Une maison pour qui un client heureux a du sens. Et un client heureux est un client qui s’installe comme s’il était chez lui ou des amis et qui fait des découvertes comme la charcuterie avec la cecina, un jambon de bœuf, fumé et affiné. « Il y a différente appellation selon le nombre de mois d’affinage. Des goûts avec des notes de fleur de sel. » Indique Pierre-Alexandre qui précise que « Chez Inaro, il est présenté sous sa forme la plus simple sans fioriture. » Le produit brut, tranché finement pour profiter de toutes les saveurs. D’autres produits d’exception sont à la carte et permettent de très belles associations avec la sélection de vins et alcools. Le soir de mon passage, je me suis fait plaisir avec une assiette pour refaire le monde à 18 euros mélangeant les produits de la mer, la charcuterie et les fromages. J’aurais pu aussi passer juste pour dire bonjour avec une petite assiette à 5 euros, ou une assiette moyenne à 9 euros pour ne rester, promis juré, qu’une heure. Le fait est qu’on reste souvent plus d’une heure pour profiter des vins qui peuvent être servi au verre (12 cl), à la carafe (48cl) ou à la bouteille dans chacune des 3 catégories : du bon (4, 15 ou 20 euros), du meilleur (6, 22 ou 30 euros), de la balle (9, 35 ou 45 euros). Ce soir-là, j’ai pu goûter un vin de la catégorie « Du Meilleur », Villa Symposia, un vin du languedoc (cf encadré). La cuvée 2010 composée en majorité de Syrah, Carignan et Cinsault qui va apporter beaucoup de fraîcheur  On est sur du fruit noir, du poivre et ce fut un bel accord avec la charcuterie, les fromages et les produits de la mer. Inaro est une adresse qu’on ne peut s’empêcher de partager alors qu’on aimerait la conserver rien qu’à soi tellement on s’y sent bien, un peu comme s’y on était vautré chez soi dans son sofa.

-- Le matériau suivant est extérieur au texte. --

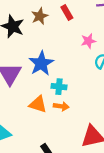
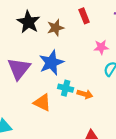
brown star: (40, 16) -> (55, 28), moved
orange arrow: (61, 106) -> (85, 94), moved

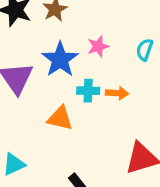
pink star: (101, 47) -> (98, 46), moved

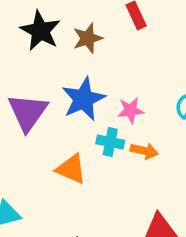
pink star: (98, 46) -> (131, 110), moved

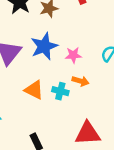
cyan cross: (110, 142) -> (60, 91), moved

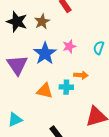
pink star: (73, 55) -> (69, 46), moved

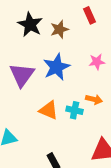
pink star: (69, 46) -> (97, 62), moved

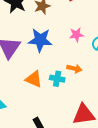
blue star: (57, 67) -> (40, 40), turned 30

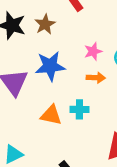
orange arrow: (74, 69) -> (96, 78), moved

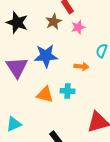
brown star: (45, 24) -> (54, 22), moved
pink star: (93, 51) -> (78, 27), moved

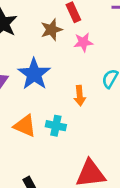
blue star: (46, 56) -> (34, 74), turned 30
orange arrow: (81, 66) -> (80, 96), turned 72

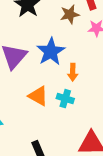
orange arrow: (80, 96) -> (73, 72), moved

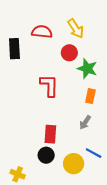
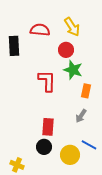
green star: (87, 69) -> (73, 70), moved

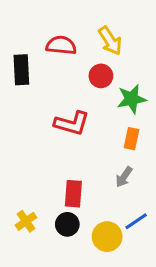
green star: (73, 70) -> (132, 99), moved, turned -30
red L-shape: (47, 81) -> (72, 123), turned 105
blue line: (89, 145) -> (136, 221), turned -63
yellow cross: (17, 165) -> (26, 221), moved, turned 32

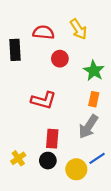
red circle: (101, 76) -> (60, 59), moved
green star: (132, 99) -> (94, 71), turned -30
red L-shape: (72, 123) -> (43, 100), moved
gray arrow: (124, 177) -> (88, 127), size x1.6

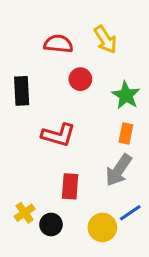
black rectangle: (15, 50) -> (22, 91), moved
black circle: (48, 161) -> (51, 224), moved

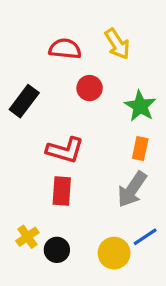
black rectangle: (22, 91) -> (24, 101), turned 40
red rectangle: (70, 186) -> (62, 191), moved

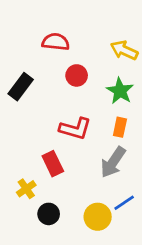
yellow arrow: (117, 44) -> (124, 50), moved, turned 148
red L-shape: (65, 150) -> (75, 129), moved
red rectangle: (62, 191) -> (53, 164), turned -30
yellow cross: (27, 237) -> (26, 189), moved

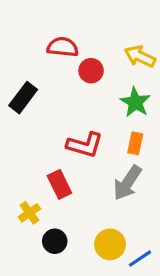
red circle: (77, 75) -> (91, 71), moved
blue line: (124, 203) -> (140, 259), moved

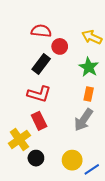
black rectangle: (23, 98) -> (41, 64), moved
red L-shape: (85, 145) -> (39, 94), moved
yellow cross: (29, 213) -> (19, 139), size x1.5

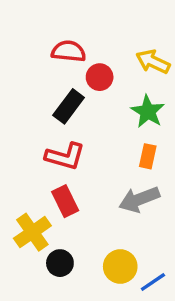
gray arrow: (83, 120) -> (139, 199), turned 35

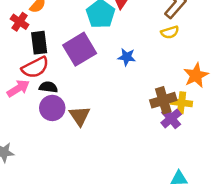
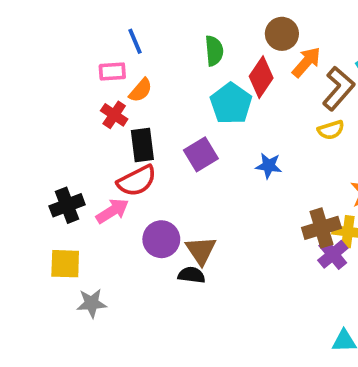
purple square: (80, 49) -> (201, 154), size x0.7
black semicircle: (48, 87) -> (191, 275), moved

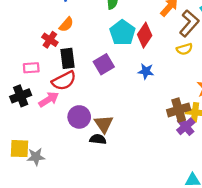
pink rectangle: (112, 71) -> (31, 68), moved
red diamond: (261, 77) -> (145, 35), moved
yellow square: (65, 264) -> (19, 149), moved

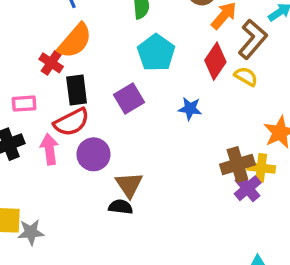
orange semicircle: (66, 25) -> (75, 41), size x1.6
red diamond: (145, 35) -> (215, 61), moved
yellow semicircle: (184, 49) -> (246, 76), turned -133
pink arrow: (49, 99) -> (49, 149), turned -66
purple circle: (79, 117) -> (93, 154), moved

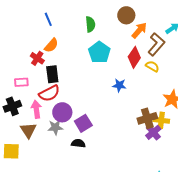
orange semicircle: (75, 41) -> (51, 45), size x0.7
purple square: (129, 98) -> (83, 123), moved
brown triangle: (129, 185) -> (28, 130), moved
gray star: (31, 232) -> (55, 127), moved

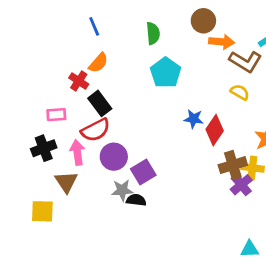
orange arrow: (139, 30) -> (222, 42), turned 54
brown L-shape: (156, 44) -> (245, 61), turned 80
red diamond: (134, 57) -> (215, 130), moved
black rectangle: (52, 74) -> (100, 103), turned -30
gray star: (55, 127) -> (122, 190), moved

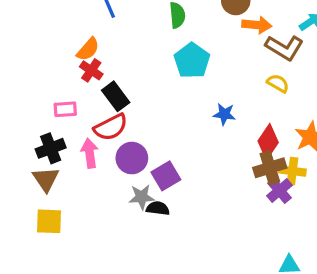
orange semicircle: (98, 63) -> (88, 49), moved
red diamond: (215, 130) -> (268, 142), moved
brown triangle: (66, 182) -> (46, 179), moved

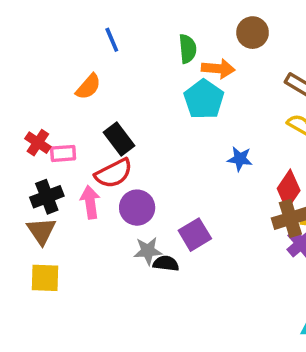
orange arrow: (257, 25) -> (218, 69), moved
red cross: (91, 70) -> (38, 143), moved
purple square: (166, 176) -> (195, 235), moved

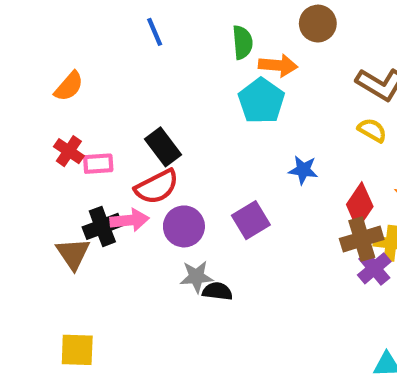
orange semicircle: (88, 87) -> (69, 86), moved
black cross: (47, 197) -> (102, 226), moved
pink arrow: (90, 202) -> (130, 220), turned 92
purple square: (195, 235) -> (251, 220), moved
yellow square: (45, 278) -> (77, 350), moved

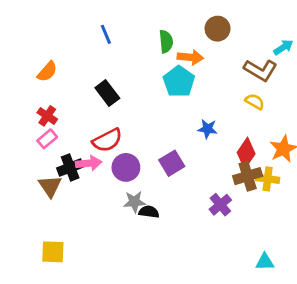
black rectangle: (163, 147) -> (107, 93), moved
pink rectangle: (98, 164) -> (47, 139), moved, turned -36
purple cross: (374, 268) -> (220, 205), moved

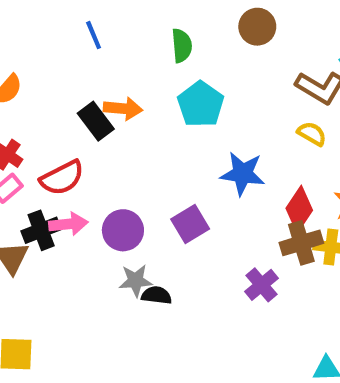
orange arrow: (190, 57) -> (123, 109), moved
blue star: (208, 129) -> (243, 174), size x1.5
red semicircle: (107, 140) -> (62, 178), moved

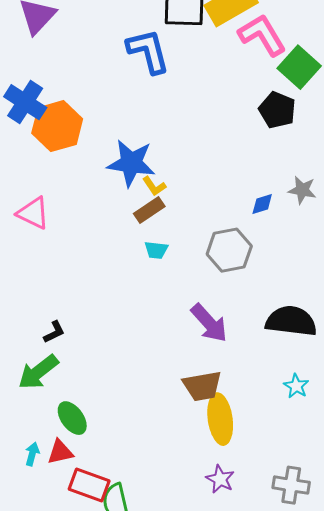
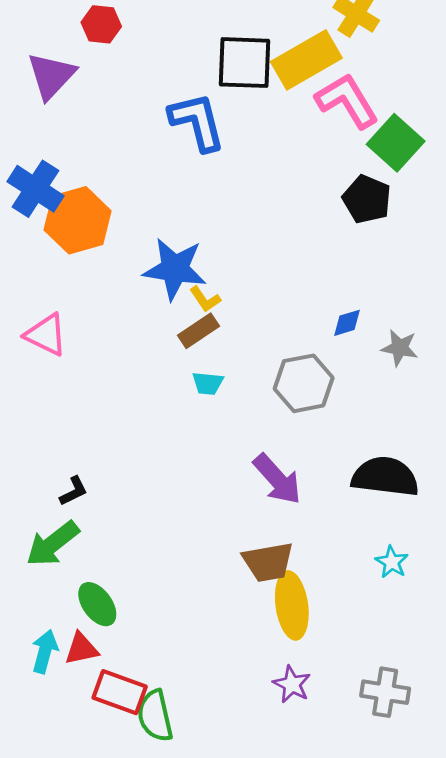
gray star: (302, 190) -> (400, 348), moved
cyan arrow: (32, 454) -> (45, 651), size x1.4

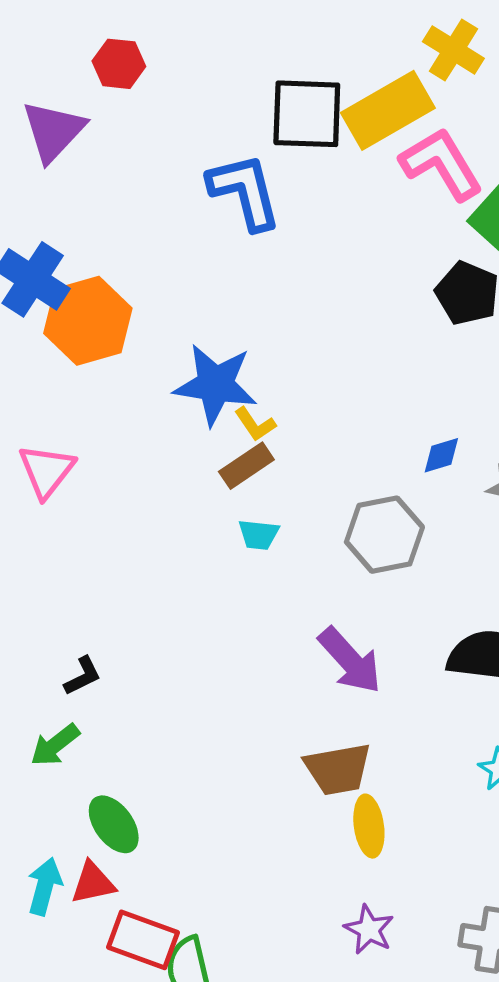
pink triangle: (46, 335) -> (46, 471), turned 42
green arrow: (53, 544) -> (55, 745), size x0.7
yellow ellipse: (292, 605) -> (369, 826), size x0.7

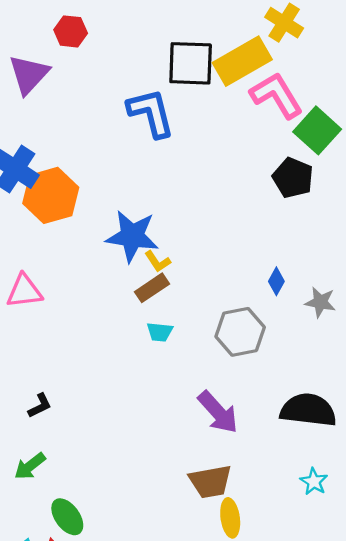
blue diamond: (441, 455) -> (276, 281), turned -44
pink triangle: (46, 471) -> (24, 291), turned 45
black L-shape: (83, 676) -> (40, 406), moved

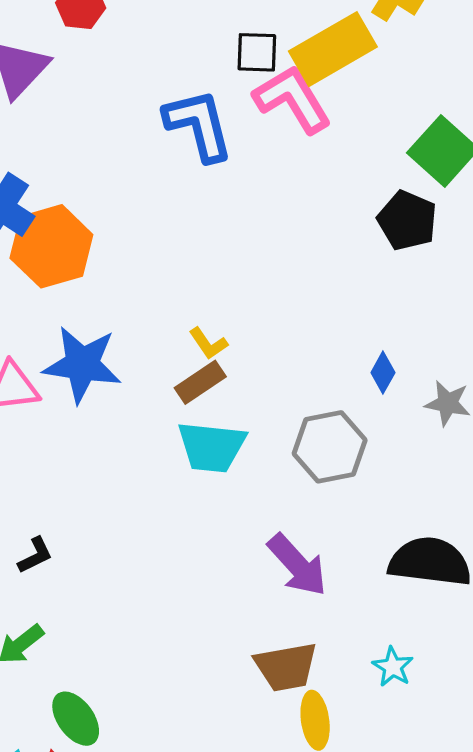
black square: (191, 63) -> (257, 52), size x0.6
pink L-shape: (276, 95) -> (292, 99), moved
blue star: (132, 236) -> (82, 364), moved
cyan trapezoid: (160, 332) -> (212, 447), size x1.8
cyan star: (314, 482) -> (393, 667), moved

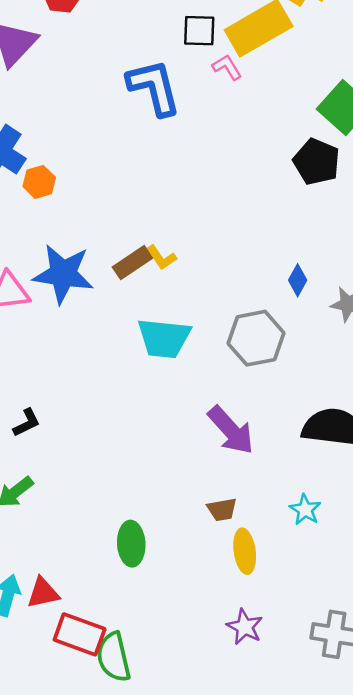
pink L-shape: (292, 99) -> (227, 67), size x0.5
orange hexagon: (51, 246) -> (39, 182), size x0.5
brown rectangle: (200, 382) -> (132, 263), moved
brown trapezoid: (286, 667) -> (222, 510), size x0.6
green ellipse: (76, 719) -> (131, 544), moved, turned 33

Inaro 38, rue René-Boulanger Paris 10e. De 18h à 2h, fermé dimanche et lundi. 09 83 07 92 52.

Villa Symposia. DR.

Villa Symposia, vin du Languedoc

Le domaine, au nord de Pézenas à Aspiran, a été créé en 2003 par Éric Prissette, qui possédait déjà un domaine à Saint-Émilion. Le vin blanc domine dans la tradition locale, mais cet ancien dentiste passionné par le vin décide d’élaborer des vins rouges et de s’associer des 2007 avec Jean-Pierre Lebaindre. Pour cela, le vignoble a été enrichi de plusieurs parcelles de Syrah, Carignan et grenache puis remis en ordre par un palissage, de nouvelles plantations et du matériel adapté à l’élaboration de vins fins. Une cave a été construite dans le domaine qui porte désormais le nom de Villa Symposia pour rappeler la tradition romaine très présente dans la région, mais aussi « La convivialité et le partage des plaisirs des vins et des mets ». On comprend très bien pourquoi Inaro a choisi de mettre ce vin à sa carte. Aujourd’hui, le domaine a une approche en biodynamie et représente 18 hectares AOC coteaux du Languedoc et VDP d’Oc pour une superficie de 12 hectares en production. Le vignoble, en conversion bio depuis 2009, est constitué de 60% de Syrah dont 30% de jeunes vignes, de 10% de Merlot, de 25% de Carignan et de 5% de Grenache noir. A noter, les vignes sont palissées uniquement sur la Syrah et le Merlot.
Villa Symposia, SCEA de l’Hermitage, 1 Montpezat, 33350 Belves de Castillon. 05 57 40 07 31.

Saucisson de thon, Maison Lucas. © Maison Lucas

Les Bons tuyaux d’Inaro

Carlos Gutierrez propose Jambons Ibériques et boeuf wagyu entre autres produits d’exception notamment d’Arturo Sanchez. 31 rue Sainte-Marthe Paris 10e et Bellota Bellota. Sojadam Doumbéa pour le jambon blanc de Paris au 166 rue de Charonne 75011 Paris.
La Maison Lucas de Quiberon pour les produits de la mer. La boulangerie pâtisserie traiteur de Philippe et Maryse Conan, Aux Péchés Normands Bio 2, Rue Yves Toudic 75010 Paris, 01 42 08 47 73.

Agencement-ébénisterie : Yvon Le Houerou, Toul-An-Nay, 29640 Plougonven.

Agence d’architectes Fields, Christophe Le Moal, 40, rue du château d’eau 75010 Paris. 01 77 19 33 31.